• A Case of too much for Penn State

    DALLAS – When Case Keenum received Houston’s game plan for Monday’s TicketCity Bowl, he had a twinkle in his eye.

    “Before the game we knew we were going to throw the ball a bunch,” he said, “and talked about breaking records.”

    Keenum let his arm do the talking at Cotton Bowl Stadium, where he carved Penn State’s defense for 532 yards and three touchdowns in a convincing 30-14 victory before an announced crowd of 46,817.

    Keenum, the most prolific passer in NCAA history, broke six stadium postseason records, which date to 1937. He completed 45 passes in 69 attempts, both records for Nittany Lions opponents in any game.

    “I think he’s a really good quarterback, probably the best one we’ve seen all season,” said co-defensive coordinator Larry Johnson. “He really has a good eye. He really knows where to go with the ball. He’s precise in what he’s doing.”

    Penn State (9-4) dropped back-to-back bowl games for the first time since 1975-76 and finished its tumultuous season with its third loss in four games.

    Former assistant coach Jerry Sandusky was indicted on 40 counts of sexually abusing children in November, which led to the firing of Hall of Fame coach Joe Paterno and the departures of president Graham Spanier, vice president Gary Schultz and athletic director Tim Curley.
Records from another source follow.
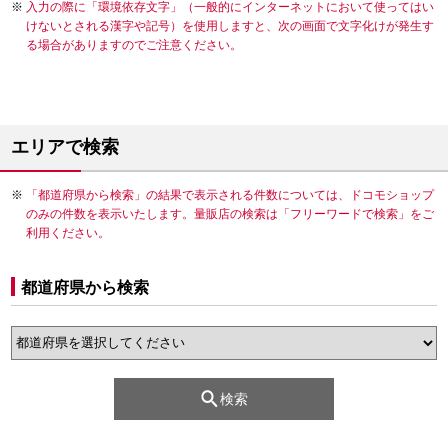
入力の際に「環境依存文字」（一般的にインターネットにおいて使ってはい
けないとされる漢字や記号）を使用しますと、次の画面で文字化けが発生す
る場合がありますのでご注意ください。
エリアで検索
「都道府県から検索」の結果で表示される件数については、ドコモショップ
のみの件数を表示いたします。量販店の検索は「フリーワードで検索」をご
利用ください。
都道府県から検索
検索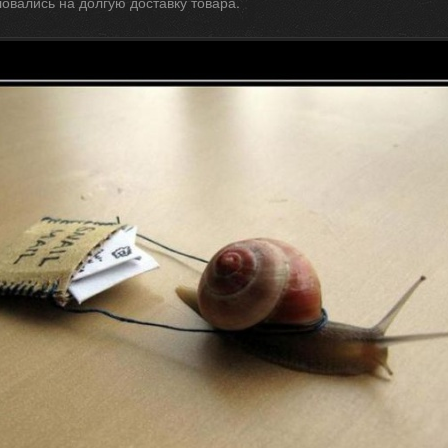
овались на долгую доставку товара.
    “I don’t think the distractions got to us at all,” wide receiver Justin Brown said. “We were used to them from the whole season.”

    One other distraction might have hurt Penn State more than the scandal.

    Quarterback Matt McGloin and wide receiver Curtis Drake fought after a Dec. 17 practice in the locker room. Neither one played Monday, McGloin because he did not receive medical clearance after suffering a seizure and concussion and Drake because he did not make the trip for personal reasons.

    With Rob Bolden replacing McGloin, the Nittany Lions struggled and were unable to keep the ball away from Keenum and the Cougars (13-1).

    “You play the cards you have,” interim coach Tom Bradley said. “I think we could have helped Rob today. We dropped some passes. We didn’t make plays when we had to make them.”

    Making his first start since Oct. 15 against Purdue, Bolden was, to put it kindly, ineffective. He completed just 7-of-26 passes for 137 yards, was intercepted three times and saw Houston defenders drop three other passes.

    “There were some balls I wish I could have had back,” Bolden said, “and some balls that could have been caught. I think I did pretty well.”

    Keenum played on another level than Bolden did. In the first quarter alone, he completed 21-of-29 passes for two touchdowns and 227 yards, which broke an NCAA bowl record.

    He found Patrick Edwards behind D’Anton Lynn for a 40-yard touchdown on Houston’s first series and later hit Justin Johnson on an 8-yard score, helping give the Cougars a 17-0 lead.

    Bradley worried about the game about how the defense would adjust to Houston’s pace in the first quarter, especially with All-American tackle Devon Still hobbled by turf toe.

    “They were snapping the ball before the chains were even set,” defensive tackle Jordan Hill. “It was hard to keep our composure. It was very frustrating.

    “When you pass the ball that many times and are that efficient, it’s hard to stop. I got through twice, but I didn’t have a chance (to sack Keenum) because the ball was coming out so fast.”

    Penn State, though, gained some traction in the second quarter. Devon Smith’s diving 43-yard catch set up Stephfon Green’s 6-yard touchdown run, giving the Lions some life.

    But a few minutes later, Keenum avoided the rush and found Edwards at least 20 yards behind the defense after safety Drew Astorino slipped. The 75-yard touchdown play gave the Cougars a 24-7 lead with 1:43 left in the half.

    “That just broke our back,” Bradley said.

    The Lions played better in the second half, but they were too far behind. Brown’s terrific 69-yard touchdown catch pulled them within 27-14 in the third quarter, but that was as close as they got.

    “We just felt bad because the seniors couldn’t go out with a win,” Hill said. “With either a win or a loss, there were going to be some tears. The loss just made it worse.”